Look for "заказ" in the listing below. Gather each line that contains it.

--- Data to examine ---
╔══

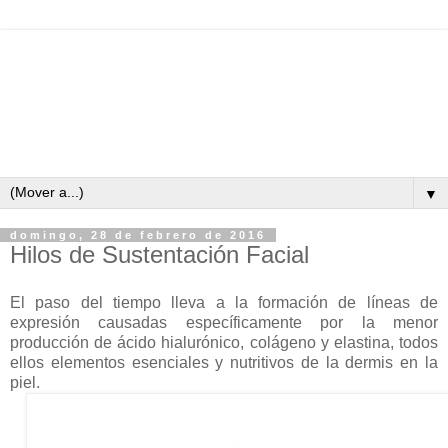
▼
domingo, 28 de febrero de 2016
Hilos de Sustentación Facial
El paso del tiempo lleva a la formación de líneas de
expresión causadas específicamente por la menor
producción de ácido hialurónico, colágeno y elastina, todos
ellos elementos esenciales y nutritivos de la dermis en la
piel.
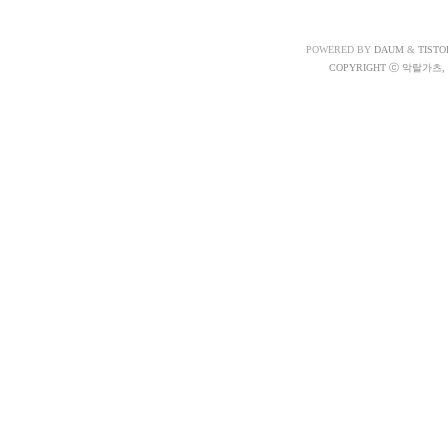
POWERED BY
DAUM
&
TISTO
COPYRIGHT ⓒ 악랄가츠, A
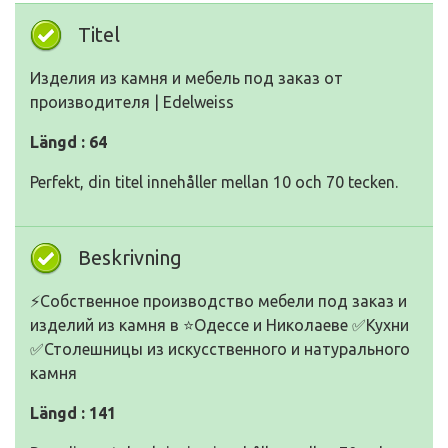
Titel
Изделия из камня и мебель под заказ от
производителя | Edelweiss
Längd : 64
Perfekt, din titel innehåller mellan 10 och 70 tecken.
Beskrivning
⚡Собственное производство мебели под заказ и
изделий из камня в ⭐Одессе и Николаеве ✅Кухни
✅Столешницы из искусственного и натурального
камня
Längd : 141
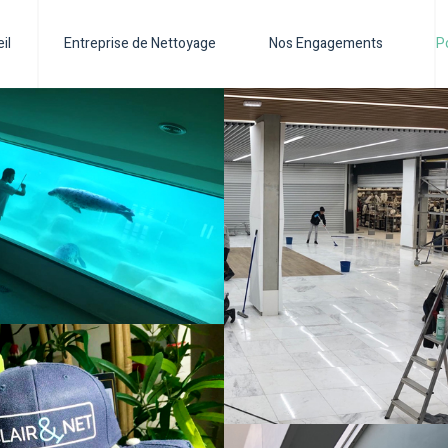
il
Entreprise de Nettoyage
Nos Engagements
P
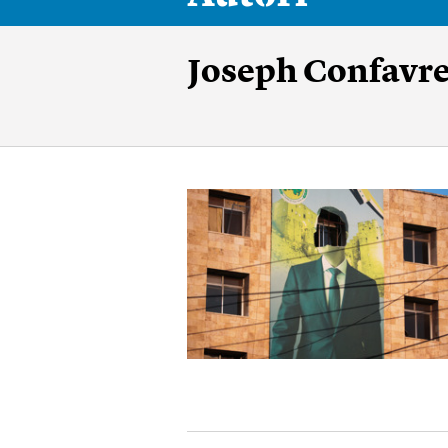
Joseph Confavr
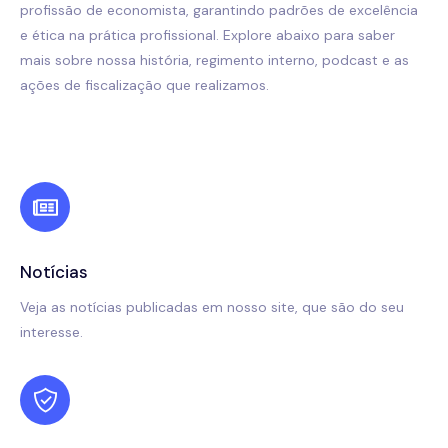
profissão de economista, garantindo padrões de excelência
e ética na prática profissional. Explore abaixo para saber
mais sobre nossa história, regimento interno, podcast e as
ações de fiscalização que realizamos.
Notícias
Veja as notícias publicadas em nosso site, que são do seu
interesse.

╚══

--- Worked solution ---
Изделия из камня и мебель под заказ от
⚡Собственное производство мебели под заказ и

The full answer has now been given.